Academic versions of conflict are manifold. The conflict can be conceptual: how can what is 'good' under a certain perspective be 'evil' under another perspective? The conflict can be between different levels of analysis: how can a capitalist system produce at once affluence at the level of society, and poverty at the level of (some) individuals? It can be between different schools of thought: is democracy about collectively producing knowledge, or about collectively taking a decision? It can be between frames of justification: should decisions always be taken democratically, or are some decisions better left to experts? And these are only a few of the vast number of possibilities.

What matters is that you manage to keep the suspense to the end, in the sense that the alternative conclusions remain somehow relevant. This means that you must take an effort to keep the alternative conclusions alive, rather than doing away with them too easily - the pitfall of setting up a straw man as your antiposition. Just like Romeo and Juliet cannot simply do away with their families (because their social future and ultimately their entire fate depends on those very families; the families have power, and thus remain relevant and consequential until the end!), the story about the airport scanners needs to be spiced, until the end, with smaller and larger details about how they are privacy-friendly - even if this privacy-friendliness is in the end outweighed by the privacy problems.

Even if you don't manage to write your argument or analysis as a literary story, it will probably help to think of it in these terms.

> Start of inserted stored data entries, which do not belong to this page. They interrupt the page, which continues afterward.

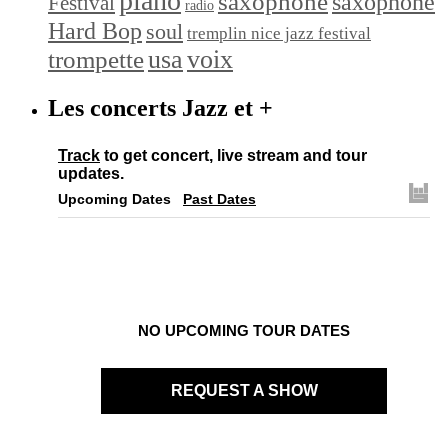
piano
saxophone
saxophone
Festival
radio
Hard Bop
soul
tremplin nice jazz festival
trompette
usa
voix
Les concerts Jazz et +
Track
to get concert, live stream and tour
updates.
Upcoming Dates
Past Dates
NO UPCOMING TOUR DATES
REQUEST A SHOW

Why should my reader care to keep on reading until the end? Partly, this has of course to do with simply having an original message, rather than worn-out platitudes. You cannot build a story on those (you can only tell that Romeo and Juliet are in love). But even in finding an original message, searching for the conflict-driven story behind it is the first step to making that message worth reading.

References and further reading

I have personally learned a lot from Stephen King's On Writing: A Memoir of the Craft. Also, the 8 rules of creative writing by Kurt Vonnegut are a classic and reproduced countlessly everywhere on the net. Especially the 5th one, to start as close to the end as possible, relates closely to the building of tension and keeping open multiple ends. The simple idea that conflict involves having multiple endings was surgically installed in my brain by Mike Sowden. The example of body scanners is taken from my own research, which I conducted together with Irma van der Ploeg.